When Boyd and Greenup County residents were asked what their top environmental concerns were, air quality topped the list again and again.
Indoor and outdoor air quality are the top priorities among the 10 environmental concerns residents of the two counties have. Drinking water, the built environment, littering and recycling, road conditions, flooding, abandoned homes, sewage overflow and polluted waterways rounded out the list of top 10 concerns.
Each of these issues is addressed in the first ever Environmental Action Plan for Boyd and Greenup Counties, published earlier this year. The plan follows a two-year study conducted by the Boyd-Greenup Partnership for Environmental Concerns. The group gathered input from 700 residents through a series of 10 meetings conducted from South Shore to Burnaugh, said Holly West, the program’s managers.
“As a coalition, we had to do this prioritization and risk ranking,” she explained. “We looked at what we can do to make a difference, so we looked at air quality overall and decided indoor air quality would be our biggest focus. That is what we could physically tackle,” West said.
The report suggested four strategies for tackling indoor air quality, one of which the group has already completed through the National Center for Healthy Housing, which established Kentucky’s first and only Healthy Homes training site here.

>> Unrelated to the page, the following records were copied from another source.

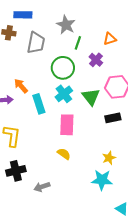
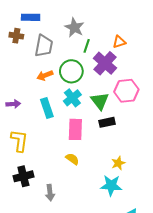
purple cross: (96, 60) -> (105, 63), size x1.6
orange arrow: (21, 86) -> (45, 75), moved, turned -70
black rectangle: (113, 118) -> (107, 122), moved
gray arrow: (42, 187) -> (50, 193), turned -77

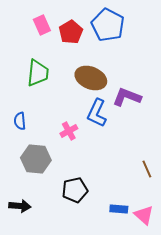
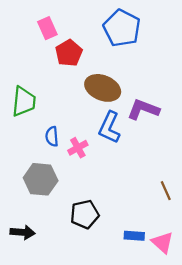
red pentagon: (71, 32) -> (69, 53), moved
green trapezoid: (38, 73) -> (24, 101), moved
blue semicircle: (20, 121) -> (52, 136), moved

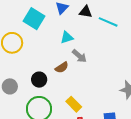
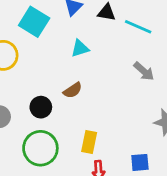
gray arrow: (79, 56) -> (144, 71), moved
yellow rectangle: (74, 104) -> (89, 142), turned 56

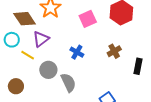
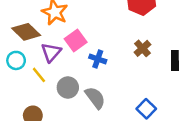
pink square: (88, 19) -> (76, 41), moved
yellow line: (28, 55) -> (39, 75), turned 32

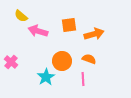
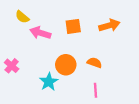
orange arrow: (94, 34) -> (109, 25), moved
pink line: (83, 79) -> (96, 90), moved

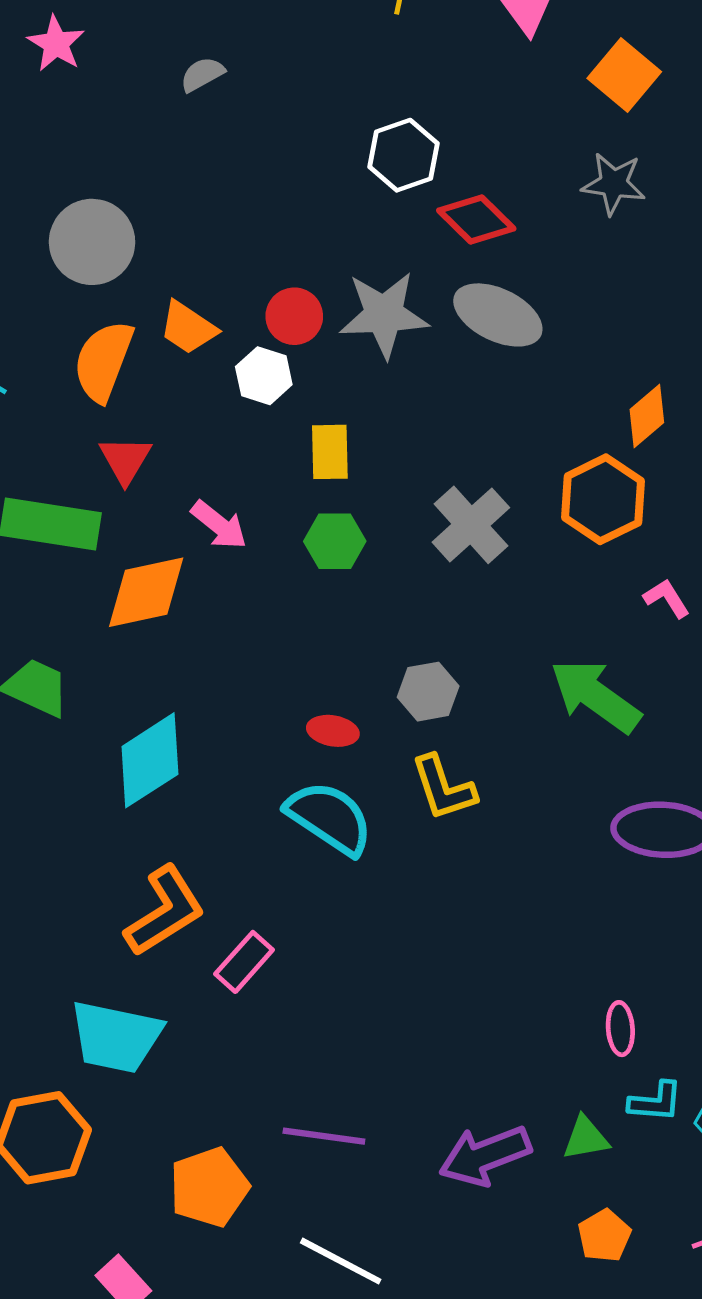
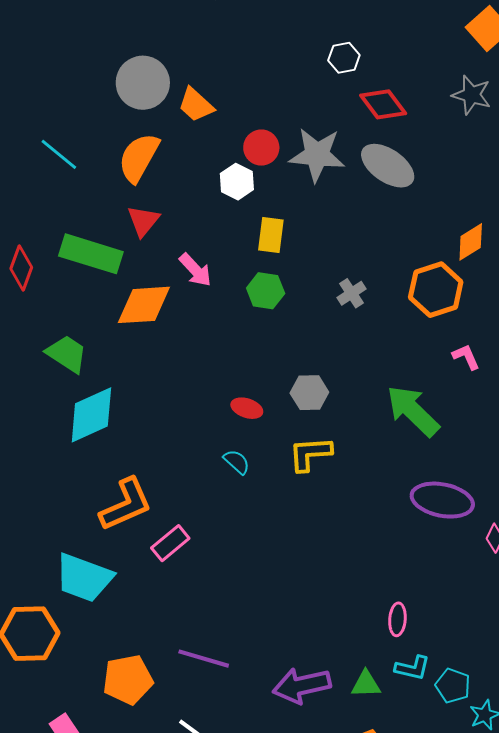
white hexagon: (404, 155) -> (344, 58), size x0.7
orange trapezoid: (188, 328) -> (196, 105), moved
gray cross: (471, 525) -> (352, 293), size x0.6
cyan diamond: (150, 760) -> (91, 415), moved
yellow L-shape: (443, 788) -> (310, 454), turned 96
cyan semicircle: (329, 818) -> (237, 462), size x0.5

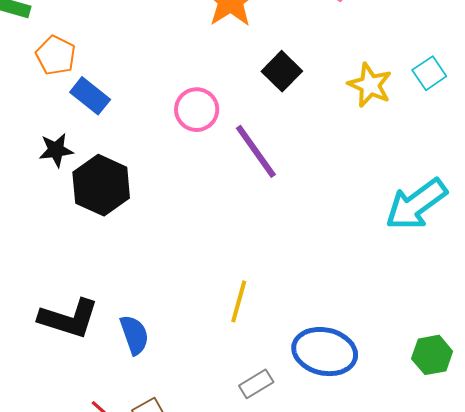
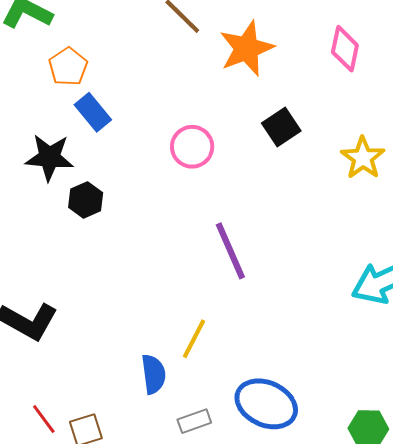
black star: (56, 150) -> (49, 157), size x1.4
purple line: (256, 151) -> (230, 251), moved
black hexagon: (101, 185) -> (86, 200), size x0.6
blue semicircle: (134, 335) -> (154, 374), moved

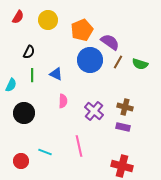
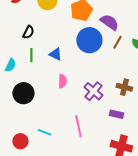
purple rectangle: (123, 127) -> (116, 114), moved

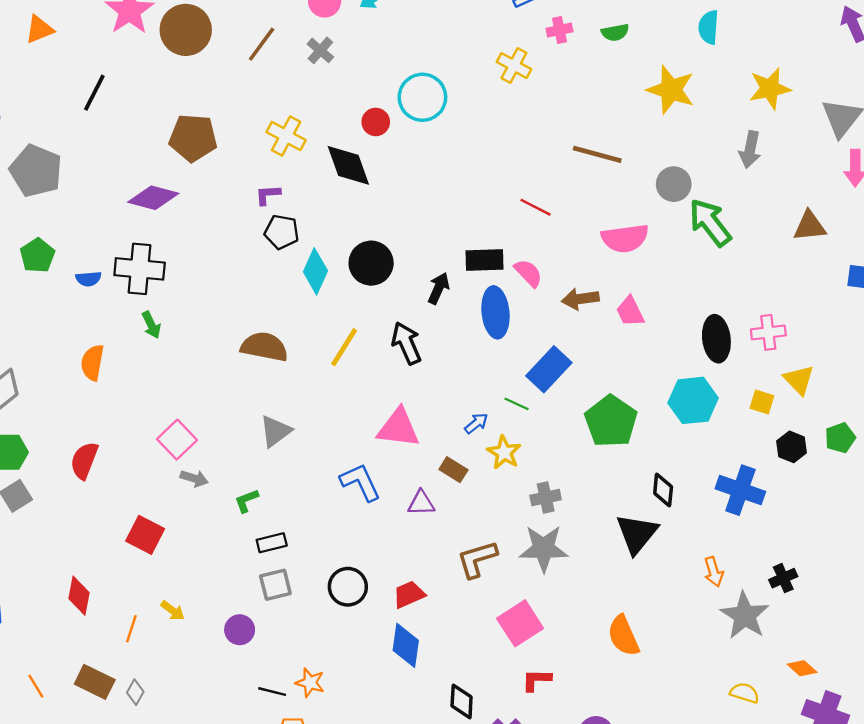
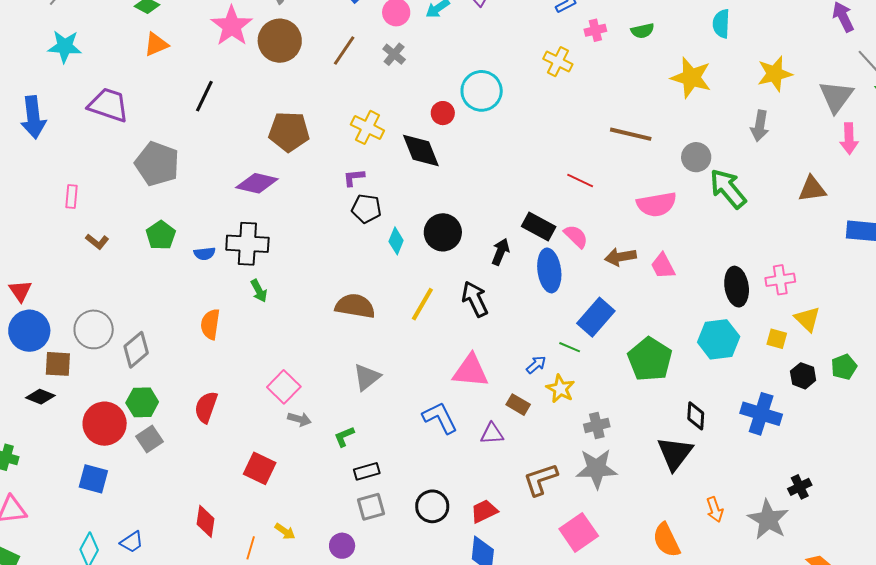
black rectangle: (485, 260) -> (539, 227), turned 32
cyan diamond: (315, 271) -> (396, 241), size x0.7
orange arrow: (714, 572) -> (715, 510), moved

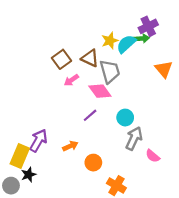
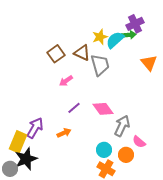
pink arrow: (71, 80) -> (66, 81), moved
pink diamond: (100, 91) -> (103, 109), moved
purple line: (90, 115) -> (74, 108), moved
cyan circle: (125, 118) -> (104, 150), moved
orange circle: (93, 163) -> (126, 155), moved
black star: (29, 175) -> (26, 159), size x1.6

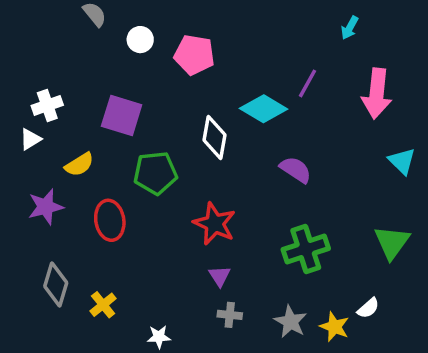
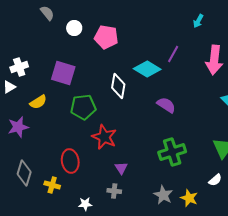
red ellipse: (110, 220) -> (70, 161), moved
red star: (215, 224) -> (104, 137), moved
yellow cross: (103, 305) -> (52, 185), turned -35
white semicircle: (368, 308) -> (215, 180), moved
gray cross: (230, 315) -> (114, 191), moved

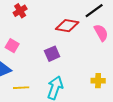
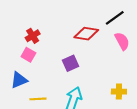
red cross: (20, 11) -> (33, 36), moved

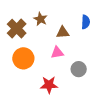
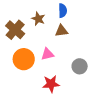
blue semicircle: (86, 22) -> (63, 11), moved
pink triangle: (57, 53) -> (47, 54), moved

The remaining strategies include: introducing the EPA’s Indoor Air Quality Tools for Schools program into local districts, educating and encouraging workplaces to improve their indoor air standards, including implementing smoke-free workplace policies, along with increasing community education and outreach, will be completed over the next six months to three years.
Outdoor air quality is a tougher issue to tackle, said West, but the partnership has identified five strategies that can help. These range from smoke-free school campuses to partnerships with local industries to media campaigns targeting smoke free parks.
The safety of drinking water was also a major concern for respondents. The three year plan calls for exploring ways to disseminate warnings quicker to and more effectively to residents.
Promoting “liveable communities and healthy environments,” is among the other goals of the report. Among the suggested strategies for doing so include advocation for more sidewalks and bike lanes, neighborhood watch programs, along with garden and farm programs at schools.
Recycling and littering will be addressed through increased public participation in voluntary programs and could involve exploring opportunities for public composting, according to the report.
The project was funded by an $87,000 Community Action for a Renewed Environment grant from the Environmental Protection Agency. Boyd and Greenup County received one of only two given in the entire country. The other award was given to Gulfport, Miss.